### EXERCISE DATA
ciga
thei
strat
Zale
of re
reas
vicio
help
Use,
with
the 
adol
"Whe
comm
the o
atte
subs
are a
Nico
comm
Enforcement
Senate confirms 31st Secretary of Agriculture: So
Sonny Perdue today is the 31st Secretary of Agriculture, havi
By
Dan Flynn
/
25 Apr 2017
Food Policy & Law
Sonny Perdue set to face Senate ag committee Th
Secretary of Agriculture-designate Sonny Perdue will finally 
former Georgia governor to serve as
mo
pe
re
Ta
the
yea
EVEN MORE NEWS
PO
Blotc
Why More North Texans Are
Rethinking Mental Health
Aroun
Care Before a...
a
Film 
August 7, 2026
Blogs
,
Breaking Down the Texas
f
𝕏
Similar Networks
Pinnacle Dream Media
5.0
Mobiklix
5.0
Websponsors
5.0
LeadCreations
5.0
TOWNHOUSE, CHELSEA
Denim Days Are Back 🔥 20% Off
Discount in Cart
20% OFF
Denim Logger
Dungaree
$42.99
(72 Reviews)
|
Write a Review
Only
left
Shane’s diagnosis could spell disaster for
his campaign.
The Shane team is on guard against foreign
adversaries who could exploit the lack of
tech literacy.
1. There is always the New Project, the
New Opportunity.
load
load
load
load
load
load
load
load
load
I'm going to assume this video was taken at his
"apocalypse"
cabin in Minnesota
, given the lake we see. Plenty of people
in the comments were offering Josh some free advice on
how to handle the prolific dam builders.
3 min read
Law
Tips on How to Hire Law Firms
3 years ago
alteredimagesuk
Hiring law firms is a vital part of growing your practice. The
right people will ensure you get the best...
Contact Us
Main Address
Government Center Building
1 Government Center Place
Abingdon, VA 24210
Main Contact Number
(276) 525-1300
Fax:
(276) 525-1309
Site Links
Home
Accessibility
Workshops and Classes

### WHAT IS BEING ASKED
Having looked over the entries above, reproduce all of them exactly.

### RESPONSE
ciga
thei
strat
Zale
of re
reas
vicio
help
Use,
with
the 
adol
"Whe
comm
the o
atte
subs
are a
Nico
comm
Enforcement
Senate confirms 31st Secretary of Agriculture: So
Sonny Perdue today is the 31st Secretary of Agriculture, havi
By
Dan Flynn
/
25 Apr 2017
Food Policy & Law
Sonny Perdue set to face Senate ag committee Th
Secretary of Agriculture-designate Sonny Perdue will finally 
former Georgia governor to serve as
mo
pe
re
Ta
the
yea
EVEN MORE NEWS
PO
Blotc
Why More North Texans Are
Rethinking Mental Health
Aroun
Care Before a...
a
Film 
August 7, 2026
Blogs
,
Breaking Down the Texas
f
𝕏
Similar Networks
Pinnacle Dream Media
5.0
Mobiklix
5.0
Websponsors
5.0
LeadCreations
5.0
TOWNHOUSE, CHELSEA
Denim Days Are Back 🔥 20% Off
Discount in Cart
20% OFF
Denim Logger
Dungaree
$42.99
(72 Reviews)
|
Write a Review
Only
left
Shane’s diagnosis could spell disaster for
his campaign.
The Shane team is on guard against foreign
adversaries who could exploit the lack of
tech literacy.
1. There is always the New Project, the
New Opportunity.
load
load
load
load
load
load
load
load
load
I'm going to assume this video was taken at his
"apocalypse"
cabin in Minnesota
, given the lake we see. Plenty of people
in the comments were offering Josh some free advice on
how to handle the prolific dam builders.
3 min read
Law
Tips on How to Hire Law Firms
3 years ago
alteredimagesuk
Hiring law firms is a vital part of growing your practice. The
right people will ensure you get the best...
Contact Us
Main Address
Government Center Building
1 Government Center Place
Abingdon, VA 24210
Main Contact Number
(276) 525-1300
Fax:
(276) 525-1309
Site Links
Home
Accessibility
Workshops and Classes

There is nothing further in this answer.